Exercise instructions. Note each line in the data below that holds "Леонид", and copy it.

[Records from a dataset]

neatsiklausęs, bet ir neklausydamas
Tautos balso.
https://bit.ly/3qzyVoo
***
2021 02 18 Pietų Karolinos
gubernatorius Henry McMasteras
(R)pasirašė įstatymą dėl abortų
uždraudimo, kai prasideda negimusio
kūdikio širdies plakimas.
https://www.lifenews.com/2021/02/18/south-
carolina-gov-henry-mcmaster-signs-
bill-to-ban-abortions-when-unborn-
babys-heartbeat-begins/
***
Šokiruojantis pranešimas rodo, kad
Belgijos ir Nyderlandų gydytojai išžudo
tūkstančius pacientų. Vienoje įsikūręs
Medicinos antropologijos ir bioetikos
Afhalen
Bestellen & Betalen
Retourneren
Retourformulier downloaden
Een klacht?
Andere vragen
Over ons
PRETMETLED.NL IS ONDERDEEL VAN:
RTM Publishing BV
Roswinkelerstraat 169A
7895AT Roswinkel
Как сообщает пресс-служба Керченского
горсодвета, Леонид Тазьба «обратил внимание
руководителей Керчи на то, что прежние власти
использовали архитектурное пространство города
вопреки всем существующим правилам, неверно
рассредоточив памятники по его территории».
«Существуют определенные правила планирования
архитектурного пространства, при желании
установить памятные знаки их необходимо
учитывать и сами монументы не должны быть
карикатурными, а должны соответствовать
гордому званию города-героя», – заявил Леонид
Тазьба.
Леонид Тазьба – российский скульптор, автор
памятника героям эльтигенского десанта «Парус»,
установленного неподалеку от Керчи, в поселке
* * *
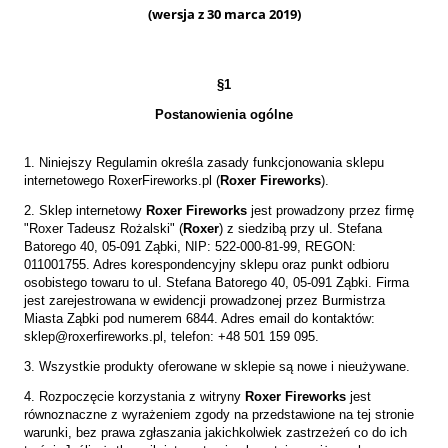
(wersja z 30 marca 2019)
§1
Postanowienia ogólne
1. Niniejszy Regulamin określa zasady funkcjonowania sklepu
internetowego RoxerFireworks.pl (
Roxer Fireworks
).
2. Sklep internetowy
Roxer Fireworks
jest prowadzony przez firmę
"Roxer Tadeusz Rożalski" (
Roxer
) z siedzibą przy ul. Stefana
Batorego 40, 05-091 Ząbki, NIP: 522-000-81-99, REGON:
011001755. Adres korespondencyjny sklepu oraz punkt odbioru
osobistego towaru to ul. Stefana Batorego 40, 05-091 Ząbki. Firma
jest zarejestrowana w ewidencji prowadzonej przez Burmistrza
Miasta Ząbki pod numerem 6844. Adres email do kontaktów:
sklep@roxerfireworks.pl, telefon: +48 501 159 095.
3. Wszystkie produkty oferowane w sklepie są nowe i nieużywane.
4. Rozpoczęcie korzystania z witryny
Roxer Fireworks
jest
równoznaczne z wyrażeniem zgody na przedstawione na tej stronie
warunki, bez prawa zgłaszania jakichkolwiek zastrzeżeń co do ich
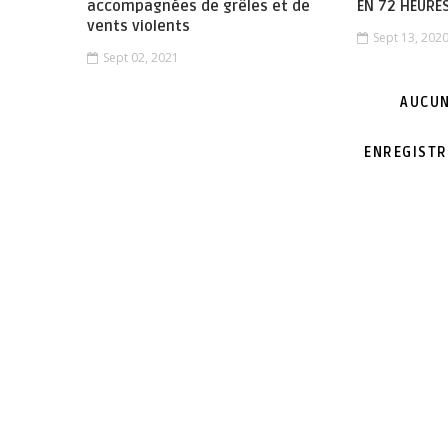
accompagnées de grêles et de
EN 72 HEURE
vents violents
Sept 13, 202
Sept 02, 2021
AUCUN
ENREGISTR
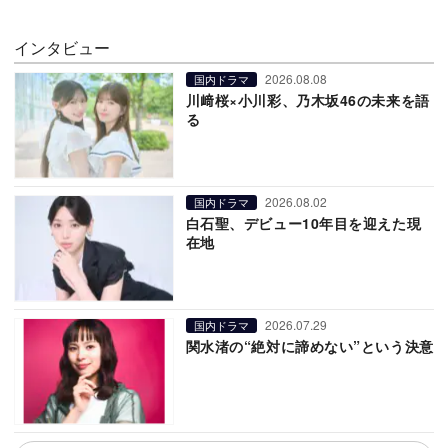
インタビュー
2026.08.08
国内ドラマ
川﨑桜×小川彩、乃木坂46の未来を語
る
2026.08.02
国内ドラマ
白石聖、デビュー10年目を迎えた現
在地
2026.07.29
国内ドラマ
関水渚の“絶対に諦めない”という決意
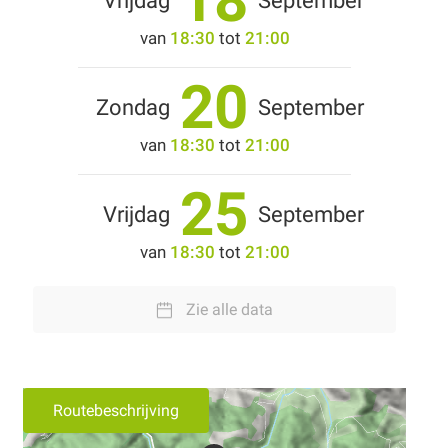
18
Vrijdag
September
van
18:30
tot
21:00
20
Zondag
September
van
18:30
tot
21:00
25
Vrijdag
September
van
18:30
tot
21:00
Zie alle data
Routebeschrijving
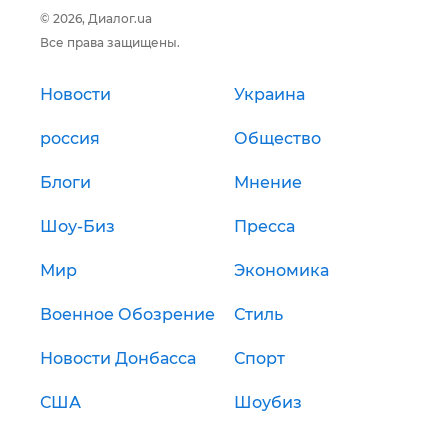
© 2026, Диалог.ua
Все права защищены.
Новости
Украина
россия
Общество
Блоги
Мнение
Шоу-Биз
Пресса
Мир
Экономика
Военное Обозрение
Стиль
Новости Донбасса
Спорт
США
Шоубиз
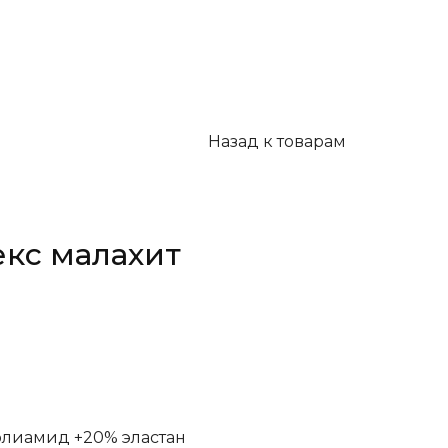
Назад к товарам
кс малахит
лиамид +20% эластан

Solution for this problem.
горсодвета, Леонид Тазьба «обратил внимание
гордому званию города-героя», – заявил Леонид
Леонид Тазьба – российский скульптор, автор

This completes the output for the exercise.